A housing for containing the developer;
A discharge port for discharging the developer;
A rotating member that rotates inside the housing;
A developer container, comprising: an engaging portion that engages with the rotating member; and an oscillating member that oscillates with the engagement.   The developer container according to claim 1, wherein the swinging portion includes a deforming portion that deforms in accordance with the engagement.   The developer container according to claim 1, wherein holes are formed at predetermined intervals in the swing member.   The developer container according to claim 1, wherein protrusions are formed on the swing member at a predetermined interval. The developer container according to claim 1, wherein the rocking member is formed of a film material.

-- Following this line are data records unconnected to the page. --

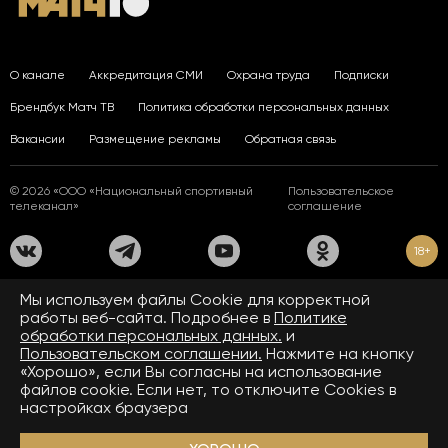
О канале
Аккредитация СМИ
Охрана труда
Подписки
Брендбук Матч ТВ
Политика обработки персональных данных
Вакансии
Размещение рекламы
Обратная связь
© 2026 «ООО «Национальный спортивный
Пользовательское
телеканал»
соглашение
18+
На сайте применяются рекомендательные технологии. Подробнее
Мы используем файлы Сookie для корректной
в
Правилах применения рекомендательных технологий.
работы веб-сайта. Подробнее в
Политике
обработки персональных данных.
и
Средство массовой информации сетевое издание «www.matchtv.ru»
зарегистрировано Федеральной службой по надзору в сфере связи,
Пользовательском соглашении.
Нажмите на кнопку
информационных технологий и массовых коммуникаций (Роскомнадзор).
«Хорошо», если Вы согласны на использование
Свидетельство о регистрации средства массовой информации ЭЛ № ФС 77 - 72390
файлов cookie. Если нет, то отключите Cookies в
от 28.02.2018. Название — www.matchtv.ru.
Учредитель (соучредители) СМИ сетевого издания «www.matchtv.ru»: ООО
настройках браузера
«Национальный спортивный телеканал», главный редактор СМИ сетевого издания
«www.matchtv.ru»: Конов В.А., номер телефона редакции СМИ сетевого издания
«www.matchtv.ru»: +7 (495) 653 84 19, адрес электронной почты редакции СМИ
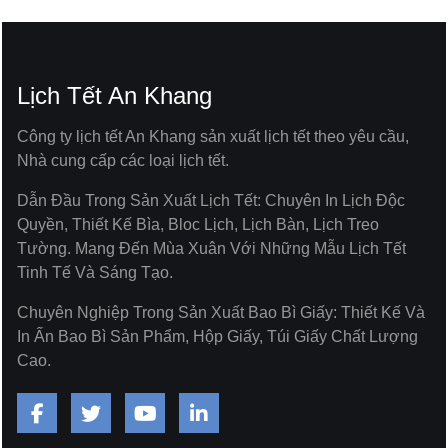
Lịch Tết An Khang
Công ty lịch tết An Khang sản xuất lịch tết theo yêu cầu,
Nhà cung cấp các loại lịch tết.
Dẫn Đầu Trong Sản Xuất Lịch Tết: Chuyên In Lịch Độc
Quyền, Thiết Kế Bìa, Bloc Lịch, Lịch Bàn, Lịch Treo
Tường. Mang Đến Mùa Xuân Với Những Mẫu Lịch Tết
Tinh Tế Và Sáng Tạo.
Chuyên Nghiệp Trong Sản Xuất Bao Bì Giấy: Thiết Kế Và
In Ấn Bao Bì Sản Phẩm, Hộp Giấy, Túi Giấy Chất Lượng
Cao.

A developer container according to any one of claims 1 to 5,
A developing unit comprising: a developing unit that develops a developer image by the developer discharged from the discharge port. A developing unit according to claim 6;
A transfer device for transferring the developed developer image to a recording medium;
An image forming apparatus comprising: a fixing device that fixes the developer image transferred to the recording medium.